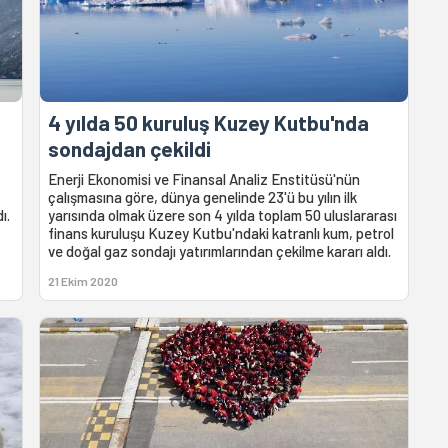
4 yılda 50 kuruluş Kuzey Kutbu'nda
sondajdan çekildi
Enerji Ekonomisi ve Finansal Analiz Enstitüsü'nün
çalışmasına göre, dünya genelinde 23'ü bu yılın ilk
ı.
yarısında olmak üzere son 4 yılda toplam 50 uluslararası
finans kuruluşu Kuzey Kutbu'ndaki katranlı kum, petrol
ve doğal gaz sondajı yatırımlarından çekilme kararı aldı.
21 Ekim 2020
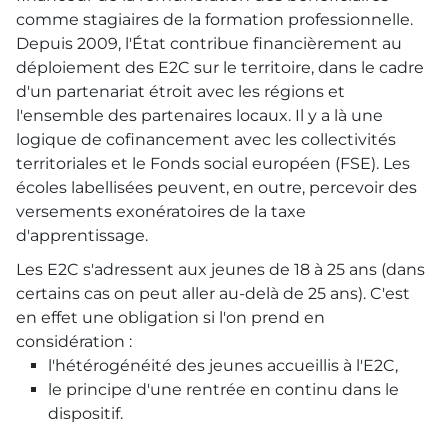
comme stagiaires de la formation professionnelle.
Depuis 2009, l'État contribue financièrement au
déploiement des E2C sur le territoire, dans le cadre
d'un partenariat étroit avec les régions et
l'ensemble des partenaires locaux. Il y a là une
logique de cofinancement avec les collectivités
territoriales et le Fonds social européen (FSE). Les
écoles labellisées peuvent, en outre, percevoir des
versements exonératoires de la taxe
d'apprentissage.
Les E2C s'adressent aux jeunes de 18 à 25 ans (dans
certains cas on peut aller au-delà de 25 ans). C'est
en effet une obligation si l'on prend en
considération :
l'hétérogénéité des jeunes accueillis à l'E2C,
le principe d'une rentrée en continu dans le
dispositif.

================

EXERCISE:
Output all entries unchanged; skip the pictures.

RESULT FOR THIS EXERCISE:
4 yılda 50 kuruluş Kuzey Kutbu'nda
sondajdan çekildi
Enerji Ekonomisi ve Finansal Analiz Enstitüsü'nün
çalışmasına göre, dünya genelinde 23'ü bu yılın ilk
ı.
yarısında olmak üzere son 4 yılda toplam 50 uluslararası
finans kuruluşu Kuzey Kutbu'ndaki katranlı kum, petrol
ve doğal gaz sondajı yatırımlarından çekilme kararı aldı.
21 Ekim 2020
comme stagiaires de la formation professionnelle.
Depuis 2009, l'État contribue financièrement au
déploiement des E2C sur le territoire, dans le cadre
d'un partenariat étroit avec les régions et
l'ensemble des partenaires locaux. Il y a là une
logique de cofinancement avec les collectivités
territoriales et le Fonds social européen (FSE). Les
écoles labellisées peuvent, en outre, percevoir des
versements exonératoires de la taxe
d'apprentissage.
Les E2C s'adressent aux jeunes de 18 à 25 ans (dans
certains cas on peut aller au-delà de 25 ans). C'est
en effet une obligation si l'on prend en
considération :
l'hétérogénéité des jeunes accueillis à l'E2C,
le principe d'une rentrée en continu dans le
dispositif.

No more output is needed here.